• [About this task]: Lines before the one containing "App (131, 123)" are left out; copy that line and every later line through the end of the data exactly.

⟨

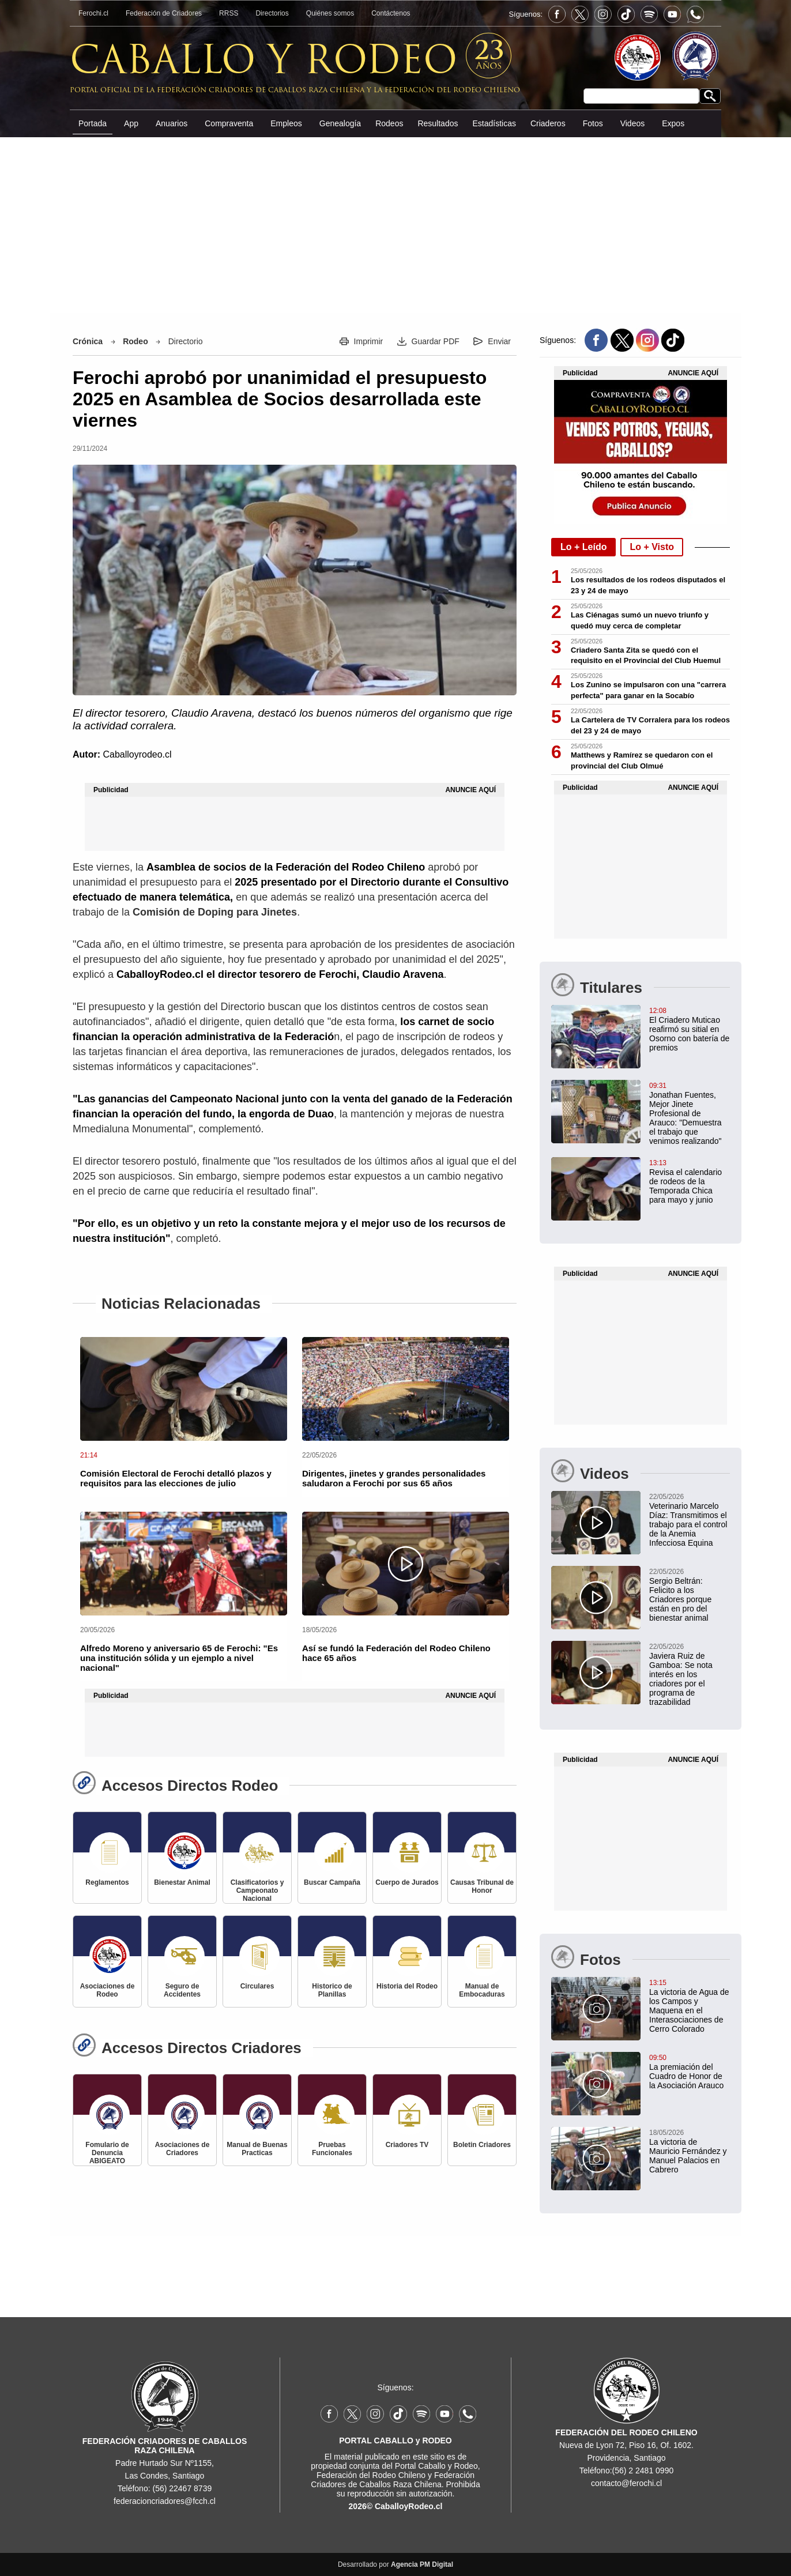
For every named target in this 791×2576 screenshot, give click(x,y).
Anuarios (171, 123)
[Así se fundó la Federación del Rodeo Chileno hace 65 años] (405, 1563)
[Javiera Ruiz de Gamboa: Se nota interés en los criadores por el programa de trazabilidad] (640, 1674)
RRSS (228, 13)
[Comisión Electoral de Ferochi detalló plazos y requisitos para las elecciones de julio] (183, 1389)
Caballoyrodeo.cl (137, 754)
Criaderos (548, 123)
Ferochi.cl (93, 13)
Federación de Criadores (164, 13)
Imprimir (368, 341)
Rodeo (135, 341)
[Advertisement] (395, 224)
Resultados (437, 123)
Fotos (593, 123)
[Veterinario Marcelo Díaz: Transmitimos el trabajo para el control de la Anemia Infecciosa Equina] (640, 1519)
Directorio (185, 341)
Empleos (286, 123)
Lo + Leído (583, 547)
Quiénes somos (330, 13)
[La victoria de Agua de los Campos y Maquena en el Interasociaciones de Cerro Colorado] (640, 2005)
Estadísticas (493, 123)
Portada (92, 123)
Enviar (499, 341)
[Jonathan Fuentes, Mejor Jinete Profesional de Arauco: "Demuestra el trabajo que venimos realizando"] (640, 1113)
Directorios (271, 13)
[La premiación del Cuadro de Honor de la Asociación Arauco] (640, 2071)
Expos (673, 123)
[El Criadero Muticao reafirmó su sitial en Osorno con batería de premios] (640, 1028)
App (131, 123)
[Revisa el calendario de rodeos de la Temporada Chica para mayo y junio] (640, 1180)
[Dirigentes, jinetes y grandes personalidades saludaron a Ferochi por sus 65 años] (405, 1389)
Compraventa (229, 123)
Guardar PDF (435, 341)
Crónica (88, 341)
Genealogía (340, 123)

⟩

• [Solved exercise]:
App (131, 123)
[Revisa el calendario de rodeos de la Temporada Chica para mayo y junio] (640, 1180)
[Dirigentes, jinetes y grandes personalidades saludaron a Ferochi por sus 65 años] (405, 1389)
Compraventa (229, 123)
Guardar PDF (435, 341)
Crónica (88, 341)
Genealogía (340, 123)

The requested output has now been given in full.